**TASK OBJECTIVE:** Within the listing below, how many lines hold the string "Sada"? Only the number should be given.
——
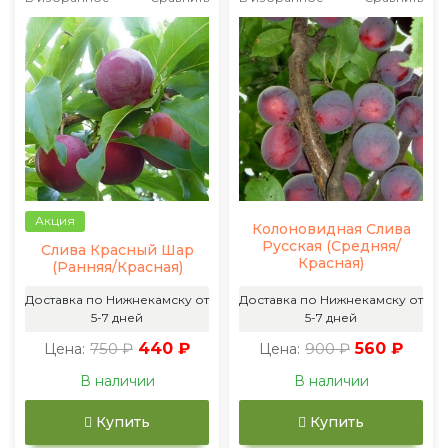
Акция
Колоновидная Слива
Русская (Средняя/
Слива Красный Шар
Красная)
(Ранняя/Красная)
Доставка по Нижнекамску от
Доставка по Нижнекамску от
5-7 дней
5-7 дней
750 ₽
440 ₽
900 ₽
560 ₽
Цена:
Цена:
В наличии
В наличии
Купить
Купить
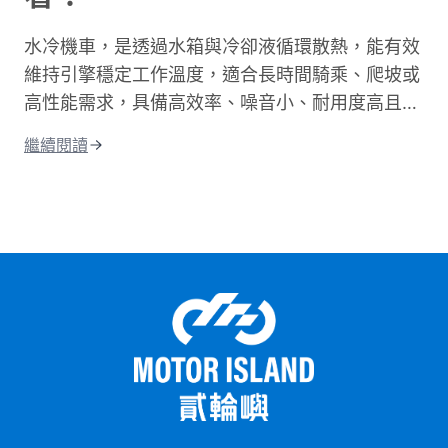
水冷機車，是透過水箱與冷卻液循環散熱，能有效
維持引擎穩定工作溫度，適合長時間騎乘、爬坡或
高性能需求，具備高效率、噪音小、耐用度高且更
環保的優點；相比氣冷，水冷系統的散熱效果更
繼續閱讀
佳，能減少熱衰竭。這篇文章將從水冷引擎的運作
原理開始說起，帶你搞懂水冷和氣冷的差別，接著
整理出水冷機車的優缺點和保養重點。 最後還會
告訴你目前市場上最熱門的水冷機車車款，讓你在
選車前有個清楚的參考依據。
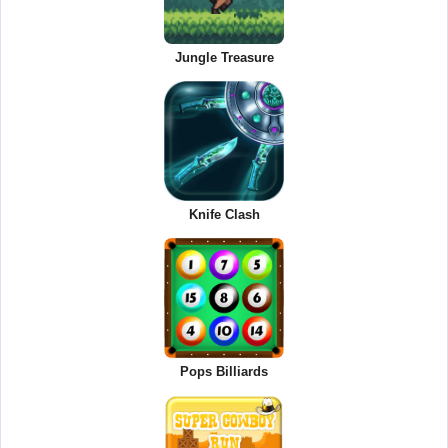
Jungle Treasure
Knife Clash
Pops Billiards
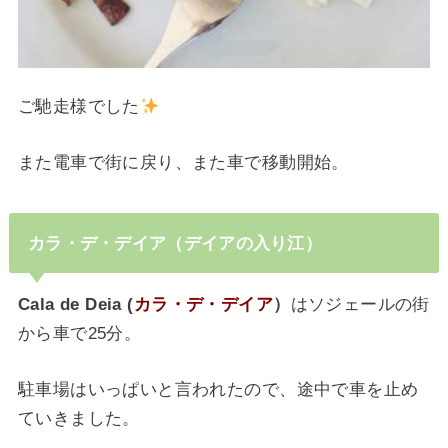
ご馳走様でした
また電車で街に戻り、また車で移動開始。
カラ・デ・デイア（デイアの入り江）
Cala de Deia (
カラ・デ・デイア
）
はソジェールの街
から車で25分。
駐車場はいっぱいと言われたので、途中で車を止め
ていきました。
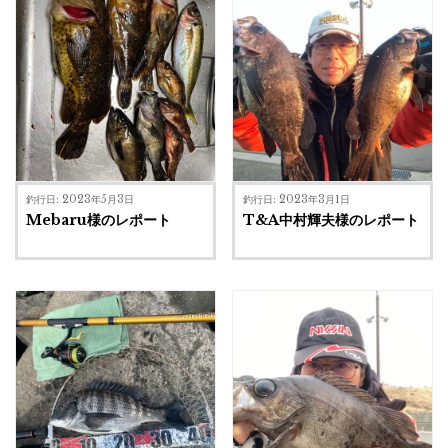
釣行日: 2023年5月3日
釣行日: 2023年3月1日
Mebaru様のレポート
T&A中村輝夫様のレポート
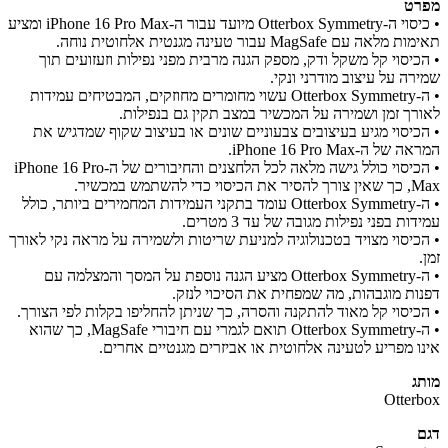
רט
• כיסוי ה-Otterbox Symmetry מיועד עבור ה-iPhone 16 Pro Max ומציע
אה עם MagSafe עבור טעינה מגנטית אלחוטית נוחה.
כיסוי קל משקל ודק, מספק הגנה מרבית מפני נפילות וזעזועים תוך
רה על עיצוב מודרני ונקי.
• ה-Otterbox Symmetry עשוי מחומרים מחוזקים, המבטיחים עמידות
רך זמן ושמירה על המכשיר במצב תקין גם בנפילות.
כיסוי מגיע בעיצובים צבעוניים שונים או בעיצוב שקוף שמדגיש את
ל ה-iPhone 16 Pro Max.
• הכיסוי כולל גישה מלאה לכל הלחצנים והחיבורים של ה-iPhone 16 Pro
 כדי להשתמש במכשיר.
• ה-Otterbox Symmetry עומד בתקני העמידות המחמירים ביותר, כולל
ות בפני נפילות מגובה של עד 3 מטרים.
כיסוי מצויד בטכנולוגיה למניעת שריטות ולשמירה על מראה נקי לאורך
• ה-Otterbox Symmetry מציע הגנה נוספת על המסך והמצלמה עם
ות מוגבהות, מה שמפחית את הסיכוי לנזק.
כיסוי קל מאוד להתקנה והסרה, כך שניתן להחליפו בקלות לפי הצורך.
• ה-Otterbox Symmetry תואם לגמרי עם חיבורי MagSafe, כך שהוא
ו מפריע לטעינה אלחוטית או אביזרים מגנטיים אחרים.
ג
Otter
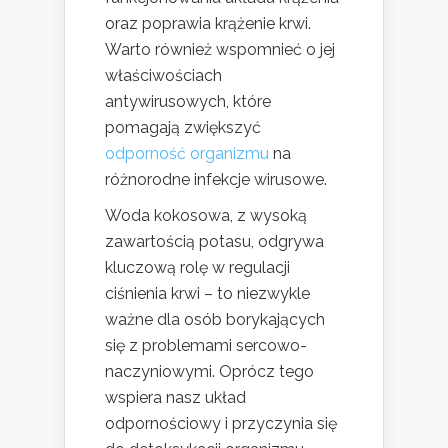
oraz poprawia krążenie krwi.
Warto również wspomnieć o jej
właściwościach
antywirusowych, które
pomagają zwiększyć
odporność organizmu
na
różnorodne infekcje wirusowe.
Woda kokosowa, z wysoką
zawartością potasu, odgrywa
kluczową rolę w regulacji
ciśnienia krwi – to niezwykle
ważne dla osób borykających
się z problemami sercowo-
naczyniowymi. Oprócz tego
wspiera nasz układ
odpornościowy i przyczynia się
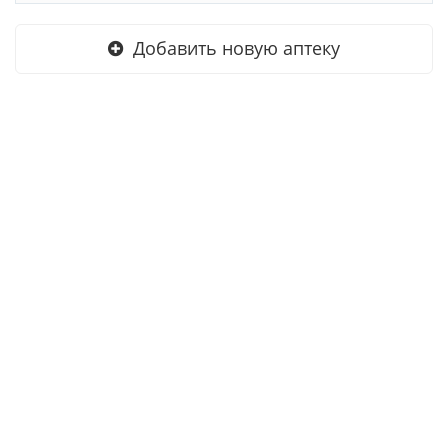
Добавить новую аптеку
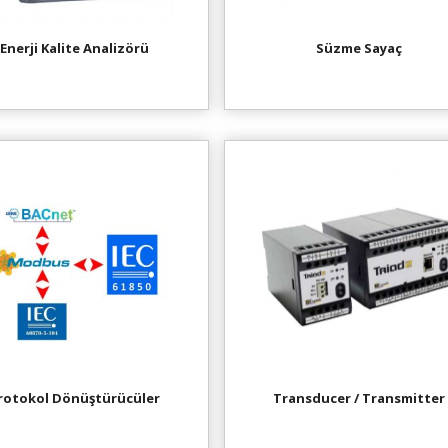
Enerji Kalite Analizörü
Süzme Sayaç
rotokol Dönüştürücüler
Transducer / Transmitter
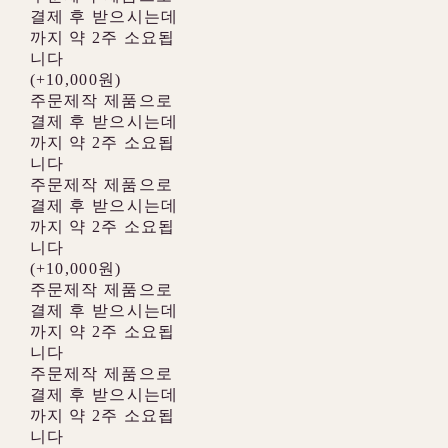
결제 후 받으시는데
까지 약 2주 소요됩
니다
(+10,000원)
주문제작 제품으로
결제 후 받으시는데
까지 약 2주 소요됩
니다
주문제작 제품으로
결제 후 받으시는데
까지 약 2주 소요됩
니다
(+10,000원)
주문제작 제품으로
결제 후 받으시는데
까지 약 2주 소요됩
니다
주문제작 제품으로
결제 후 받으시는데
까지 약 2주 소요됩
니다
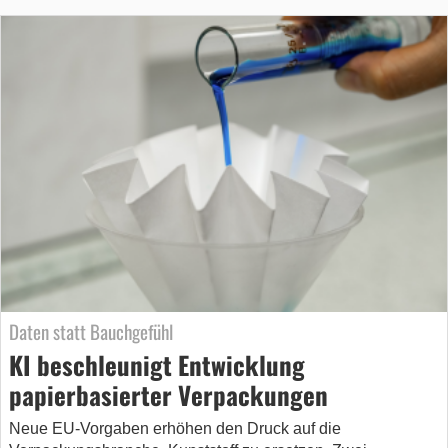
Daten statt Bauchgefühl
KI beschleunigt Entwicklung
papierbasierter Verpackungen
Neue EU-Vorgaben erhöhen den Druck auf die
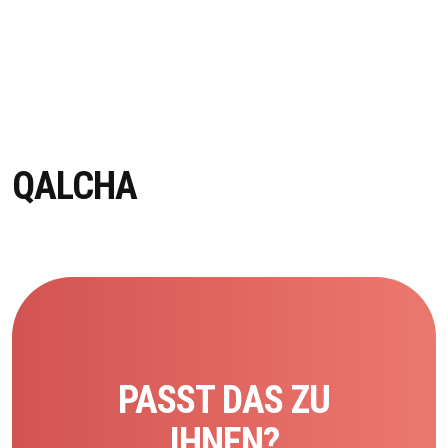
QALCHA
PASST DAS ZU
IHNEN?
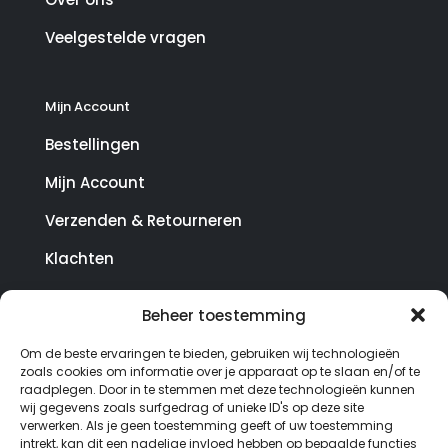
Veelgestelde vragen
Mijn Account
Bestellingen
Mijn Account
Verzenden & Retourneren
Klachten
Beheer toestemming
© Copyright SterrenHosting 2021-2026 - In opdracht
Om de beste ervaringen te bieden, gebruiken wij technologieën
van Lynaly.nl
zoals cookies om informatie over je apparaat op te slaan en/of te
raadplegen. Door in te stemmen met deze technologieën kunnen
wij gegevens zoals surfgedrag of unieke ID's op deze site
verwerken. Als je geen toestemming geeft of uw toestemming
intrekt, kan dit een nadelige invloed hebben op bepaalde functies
——
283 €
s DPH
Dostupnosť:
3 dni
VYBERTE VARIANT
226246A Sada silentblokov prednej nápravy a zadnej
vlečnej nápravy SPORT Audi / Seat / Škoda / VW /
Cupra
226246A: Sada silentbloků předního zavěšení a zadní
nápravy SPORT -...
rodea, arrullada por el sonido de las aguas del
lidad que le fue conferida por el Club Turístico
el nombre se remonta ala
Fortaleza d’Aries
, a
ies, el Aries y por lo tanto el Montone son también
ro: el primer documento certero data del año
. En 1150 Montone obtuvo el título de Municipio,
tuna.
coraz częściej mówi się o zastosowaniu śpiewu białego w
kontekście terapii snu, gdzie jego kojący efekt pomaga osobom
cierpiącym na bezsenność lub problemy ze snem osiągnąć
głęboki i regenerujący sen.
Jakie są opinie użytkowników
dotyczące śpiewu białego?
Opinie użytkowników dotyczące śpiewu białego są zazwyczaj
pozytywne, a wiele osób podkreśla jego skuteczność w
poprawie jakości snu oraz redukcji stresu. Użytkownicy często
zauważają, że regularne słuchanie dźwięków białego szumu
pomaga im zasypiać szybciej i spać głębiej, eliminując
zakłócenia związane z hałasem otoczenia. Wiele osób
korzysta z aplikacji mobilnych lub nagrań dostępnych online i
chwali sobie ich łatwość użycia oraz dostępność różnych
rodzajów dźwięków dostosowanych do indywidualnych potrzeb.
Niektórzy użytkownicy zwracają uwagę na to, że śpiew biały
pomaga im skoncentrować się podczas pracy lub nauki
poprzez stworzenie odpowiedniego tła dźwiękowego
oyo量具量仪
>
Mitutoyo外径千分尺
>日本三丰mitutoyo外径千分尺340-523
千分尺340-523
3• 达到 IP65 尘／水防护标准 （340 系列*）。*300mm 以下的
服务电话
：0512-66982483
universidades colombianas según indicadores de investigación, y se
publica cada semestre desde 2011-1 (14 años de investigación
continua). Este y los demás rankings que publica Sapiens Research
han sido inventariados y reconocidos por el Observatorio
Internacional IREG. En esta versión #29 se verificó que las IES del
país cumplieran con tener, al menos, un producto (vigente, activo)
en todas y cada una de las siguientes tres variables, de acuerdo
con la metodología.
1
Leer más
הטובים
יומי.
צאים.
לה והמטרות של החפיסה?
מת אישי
——
**TASK ANSWER:** 2